Damn, but this was one hell of a book!
Opinions of the entire Broken Empire series seem to be strongly divided, with most readers falling into either the love it or loathe it camp, and very few counting themselves indifferent. I've seen reviews that bemoan the character of Jorg, asking how we can be expected to follow such a damaged protagonist, and others celebrating the daring chances Mark Lawrence has taken with the series.
Well, you can definitely count me in the love it camp, at least as far as Prince of Thorns is concerned. This is a book that struck me in much the same way as Steven Erikson's Gardens of the Moon or Michael Moorcock's Elric of Melniboné once did, just completely playing against all expectations of the genre, and surprising me with something original. Lawrence doesn't necessarily do anything new with the core motivations of vengeance and conquest, but he makes some interesting choices in terms of his protagonist/narrator, along with the supporting characters, that are really exciting.
This is fantasy that's dark and epic, following the bloody march towards destiny of a young man and the ragged band of mercenaries with whom he's surrounded himself. Jorg is a ruthless killer who has no problem playing dirty, and who doesn't give a damn how anybody else feels about him. He's not out to make friends or win followers, and certainly isn't worried about charming his way through the byzantine world of royal politics. Many readers have complained he isn't a likable hero, but you have to admire his tenacity, and you have to feel a bit of sympathy for his origins. Cheering him on is a guilty pleasure, but a pleasure nonetheless.
Getting back to that Erikson comparison, this is a book where nobody is safe. Lawrence kills off characters I was sure would be with us for a while, including one who I fully expected to remain at Jorg's side until the very end, and does so with unimaginable cruelty. Hearkening back to the Moorcock comparison, this is also a book where absolutely power is allowed to corrupt - and destroy - absolutely. To say that the climax of this first volume is explosive is a ridiculous understatement, but it's refreshing to come across an author who isn't afraid to make the big sacrifices.

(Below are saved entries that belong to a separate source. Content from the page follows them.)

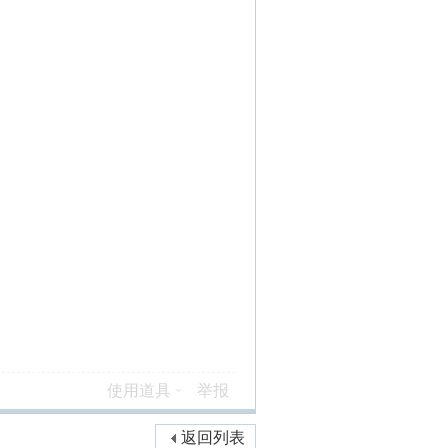
使用道具
举报
返回列表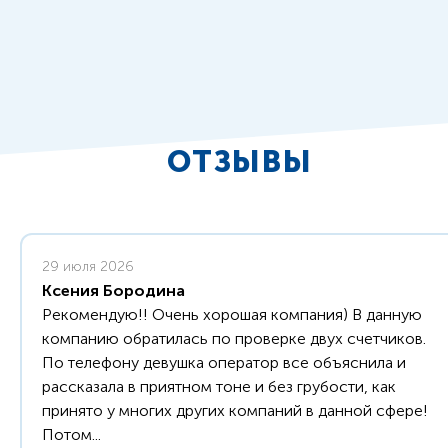
ОТЗЫВЫ
29 июля 2026
Ксения Бородина
Рекомендую!! Очень хорошая компания) В данную
компанию обратилась по проверке двух счетчиков.
По телефону девушка оператор все объяснила и
рассказала в приятном тоне и без грубости, как
принято у многих других компаний в данной сфере!
Потом...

Of course, I would be woefully remiss if I didn't mention one last comparison, and that is to Stephen King's Dark Tower opus. Lawrence has done a masterful job here of subtly setting his fantasy saga in a post-apocalyptic future that defines the story in some areas, but never overwhelms it. Early on, it's not even clear whether we're post-apocalyptic or alternate history, but once you start reading about the Builders, plasteek sheets, and the Day of a Thousand Suns, you begin piecing it all together. The climax beneath Castle Red is very evocative of King's confrontation of past demons, and strong enough to be worth mentioning in the same breath.
Bring on King of Thorns, because I need to know where Jorg goes from here.